I know Steph will look at me with that soft frown that says she wants to help but doesn't know how.

But it doesn't matter.

I need something between me and the world today.

Something that hides the war happening under my skin.

Something that keeps me from falling apart in front of people who would never understand.

I finally tear my gaze away from the mirror, grab my glasses off the dresser, and slide them on.

"Good enough," I whisper to my reflection.

But even I don't believe it.

The smell of coffee drifts up the staircase long before I even reach the bottom—warm, rich, familiar in a way that feels almost protective. It fills the hallway like a blanket, softening the edges of the morning. Mom always makes coffee at the same time, with the same brand she's bought for years, brewed in the same old machine that wheezes like it's tired too.

Her routines are constant. Predictable.
I envy her for that.

My fingers trail along the wooden railing as I step down each stair. The wood is smooth from years of hands sliding across it—mine, hers, my dad's before he left. The grooves and small scratches are like a map of all the mornings we survived. Somehow that texture, that history carved into wood, steadies me more than anything else.

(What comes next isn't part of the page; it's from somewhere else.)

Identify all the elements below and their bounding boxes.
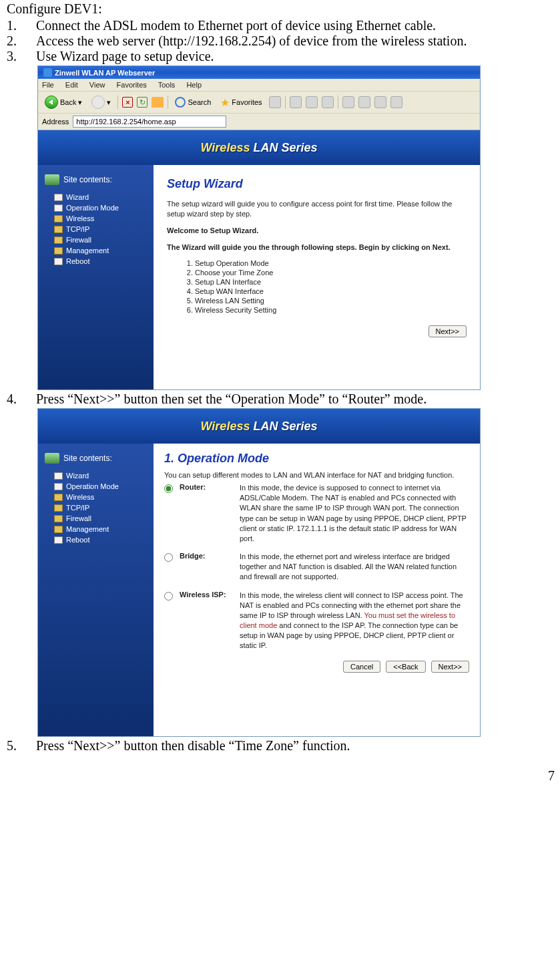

As I reach the bottom, I hear the quiet clink of a spoon tapping against a ceramic mug. Mom sits at the kitchen table, in her usual spot near the window where the sunlight is brightest. She looks up instantly when she hears me, her smile soft, automatic, practiced.

"Good morning, sweetie. Sleep well?"

Her voice is gentle, but there's a slight lift at the end—hopeful, almost unsure.

I force a smile and slide into the chair across from her.
"Great. Thanks, Mom."

The lie tastes familiar.
It rolls off my tongue as easily as breathing now.

She reaches for the mug she always sets aside for me—the one with tiny cracks along the handle because I dropped it last winter. I remember crying about it more than I should have. Not because of the mug, but because that day everything felt too fragile.

"Here," she says, pushing the cup across the table. Coffee with just the right amount of milk. The color is exactly the soft caramel shade she knows I like. She remembers it even when I forget to care.

I wrap my hands around the mug, letting the warmth seep into my skin. It feels grounding, like something alive pressed against my palms. I take a sip. The heat spreads down my throat, settling in my chest—a small comfort in a morning that already feels too heavy.

Mom watches me over the rim of her own cup, her brows gently tightening like she's studying me without wanting me to notice.

"Sweetie?" Her voice softens even more. "Why are you wearing a sweater? It's going to be over a hundred degrees today."

Her question slices through the quiet.

For a heartbeat, everything inside me tenses.

My gaze drops to my sweater, fingers tugging instinctively at the sleeve—pulling it down even though it already covers everything.
"I'm just cold," I say lightly, smiling too fast, too stiff. "No big deal."

Mom's eyes stay on me a moment longer than I'd like.
She doesn't frown.
She doesn't question me again.
But something in her expression shifts—something subtle, like a tiny crack forming in a piece of glass.

She knows I'm lying.
Not fully.
Not the truth.
But enough to worry.

Yet she doesn't push.

Mom never pushes.
She thinks giving me space is kindness.
Sometimes it is.
Sometimes it feels like she's standing behind a locked door, waiting for me to speak.

Part of me is grateful.
Part of me wishes she'd force her way in.

She reaches for my purse, which hangs from the back of the chair beside her. The bag is slightly heavier than usual.
"I packed food," she says. "Something easy to eat between classes. Make sure you eat, okay?"

Her voice has that soft pleading edge again.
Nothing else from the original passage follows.